米海軍のフェラン長官が「即時」退任、米国防総省が発表

画像提供, Reuters
アメリカ国防総省は22日、米海軍のジョン・フェラン長官の退任を発表した。フェラン氏の退任は「直ちに効力を発揮する」と、同省のショーン・パーネル報道官はソーシャルメディアに投稿した。
「戦争長官(国防長官)および戦争副長官(国防副長官)に代わって、フェラン長官が国防総省と米海軍に尽くした奉仕に感謝する。今後の活躍を祈念する」と、パーネル報道官は書き、フン・カオ海軍次官が長官代行を務めると付け加えた。
海軍は、退任理由を明らかにしていない。
フェラン氏の退任は、米・イスラエルとイランの戦争や、重要な海上輸送路であるホルムズ海峡におけるアメリカのイラン港湾封鎖が続く中で発表された。
ここ数カ月の間、米軍高官の退任が相次いでいる。
2日にはピート・ヘグセス国防長官が、ランディ・ジョージ陸軍参謀総長に退任を求めたばかり。

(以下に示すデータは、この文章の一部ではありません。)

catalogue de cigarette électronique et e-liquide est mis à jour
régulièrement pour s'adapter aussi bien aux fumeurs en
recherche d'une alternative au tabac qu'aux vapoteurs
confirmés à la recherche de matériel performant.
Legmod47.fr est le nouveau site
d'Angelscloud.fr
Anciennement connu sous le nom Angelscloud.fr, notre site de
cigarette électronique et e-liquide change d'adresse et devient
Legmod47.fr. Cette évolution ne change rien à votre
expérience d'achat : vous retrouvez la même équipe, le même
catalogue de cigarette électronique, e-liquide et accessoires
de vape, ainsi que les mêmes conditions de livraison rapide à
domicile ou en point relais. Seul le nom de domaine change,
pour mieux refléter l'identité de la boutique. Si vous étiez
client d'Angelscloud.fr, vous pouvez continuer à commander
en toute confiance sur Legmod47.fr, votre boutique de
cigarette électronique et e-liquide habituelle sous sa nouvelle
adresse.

陸軍では最近、デイヴィッド・ホドネ大将とウィリアム・グリーン少将が職を解かれた。
ヘグセス氏は国防総省に入省して以来、海軍作戦部長や空軍副参謀総長ら10人以上の軍高官を解任してきた。
軍歴なし、トランプ氏に巨額献金
海軍長官の職務は主に管理業務で、政策立案のほか、海軍の兵員採用や訓練、装備調達に加え、海軍艦艇の建造や修理、設備などの予算編成や後方支援の監督も含まれる。
フェラン氏は軍歴のない文官として、2024年にドナルド・トランプ大統領の指名を受け、2025年3月に海軍長官に就任した。実業家のフェラン氏は、トランプ氏の選挙活動に対する大口献金者でもあった。

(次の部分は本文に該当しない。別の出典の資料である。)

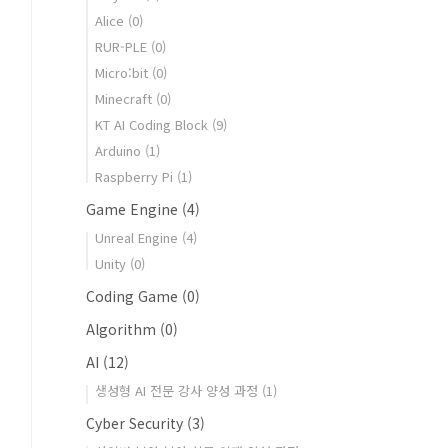
Alice
(0)
RUR-PLE
(0)
Micro:bit
(0)
Minecraft
(0)
KT AI Coding Block
(9)
Arduino
(1)
Raspberry Pi
(1)
Game Engine
(4)
Unreal Engine
(4)
Unity
(0)
Coding Game
(0)
Algorithm
(0)
AI
(12)
생성형 AI 전문 강사 양성 과정
(1)
Cyber Security
(3)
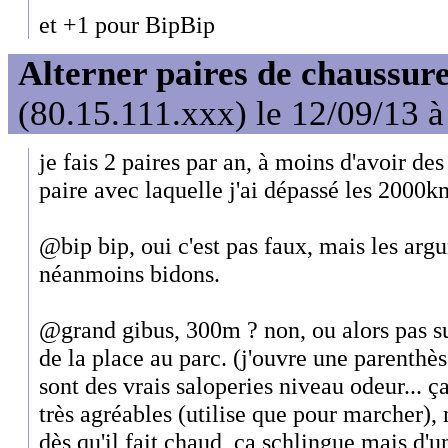
et +1 pour BipBip
Alterner paires de chaussure
(80.15.111.xxx) le 12/09/13 à
je fais 2 paires par an, à moins d'avoir des
paire avec laquelle j'ai dépassé les 2000k
@bip bip, oui c'est pas faux, mais les arg
néanmoins bidons.
@grand gibus, 300m ? non, ou alors pas s
de la place au parc. (j'ouvre une parenthè
sont des vrais saloperies niveau odeur... ç
très agréables (utilise que pour marcher),
dès qu'il fait chaud, ça schlingue mais d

昨年12月、トランプ氏がフロリダ州にある自分のゴルフクラブ「マール・ア・ラーゴ」で、自らの名を冠した海軍の新たな重武装「戦艦」シリーズの承認を発表した際に、フェラン氏は同席していた。この「戦艦」シリーズは「黄金艦隊」の刷新の一環で、フェラン氏が支持していたものだった。
フェラン氏の退任について、トランプ氏が明らかにアメリカの商船隊と民間船隊の拡大を望んでいることが関係していると、かつて米国務省近東局のイラン・イラク担当次官補代理だったアンドリュー・ピーク氏は、BBCに話した。

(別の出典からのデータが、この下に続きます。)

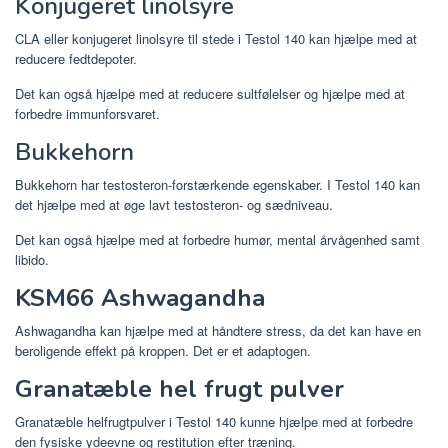
Konjugeret linolsyre
CLA eller konjugeret linolsyre til stede i Testol 140 kan hjælpe med at
reducere fedtdepoter.
Det kan også hjælpe med at reducere sultfølelser og hjælpe med at
forbedre immunforsvaret.
Bukkehorn
Bukkehorn har testosteron-forstærkende egenskaber. I Testol 140 kan
det hjælpe med at øge lavt testosteron- og sædniveau.
Det kan også hjælpe med at forbedre humør, mental årvågenhed samt
libido.
KSM66 Ashwagandha
Ashwagandha kan hjælpe med at håndtere stress, da det kan have en
beroligende effekt på kroppen. Det er et adaptogen.
Granatæble hel frugt pulver
Granatæble helfrugtpulver i Testol 140 kunne hjælpe med at forbedre
den fysiske ydeevne og restitution efter træning.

「その件で進展が見られないことに対する責任を、いずれ誰かが取らされることになるのはわかっていた。おそらく今回の辞任理由の3割は、このことだろう」
続けて、「フェラン氏の後任は、MAGA(アメリカを再び偉大に、の頭文字)の支持層によく知られている。つまり、(辞任理由の)残り7割は、(トランプ氏が)より好んで信頼できる人物に交代するという、単純な話だと思う」とも述べた。
後任のカオ氏とは
後任のカオ氏は、昨年10月に海軍次官に就任した、海軍で25年のキャリアを持つベテランだ。
カオ氏は2024年、ヴァージニア州の連邦上院議員選挙に共和党から立候補した。トランプ氏の支持を得て臨んだものの、民主党の現職ティム・ケイン氏に敗れた。カオ氏は当時、選挙に向けた討論会で、軍の多様性、公平性、包摂性(DEI)に関するイニシアチブを批判した。
AP通信によると、カオ氏は討論会で海軍の採用について言及し、「我々に必要なのは、自分の内臓を引き裂いて食べ、お代わりを欲しがるような、集団の中で最強の支配力を持つ男性や女性だ。戦争に勝利するのは、まさにそうした若い男女だ」と述べたという。
海軍指導部の交代はトランプ氏が、イランとの停戦中も米軍によるイラン港湾の海上封鎖を継続すると表明する中で行われた。世界の石油供給の大半を担う重要な海上輸送路であるホルムズ海峡では衝突が続いている。22日にはイランが、ホルムズ海峡で貨物船2隻を「拿捕(だほ)」したと発表した。
ホワイトハウスのキャロライン・レヴィット報道官は、トランプ氏は米海軍が現在行っているイランの港湾封鎖に「満足」しており、「イランが非常に弱い立場にあることを理解している」と述べた。
アメリカとの和平協議でイラン代表団を率いるモハンマド・バゲル・ガリバフ国会議長は22日、アメリカとイスラエルが「露骨に停戦違反」をしているため、ホルムズ海峡を開放するのが「不可能な」状況だと述べた。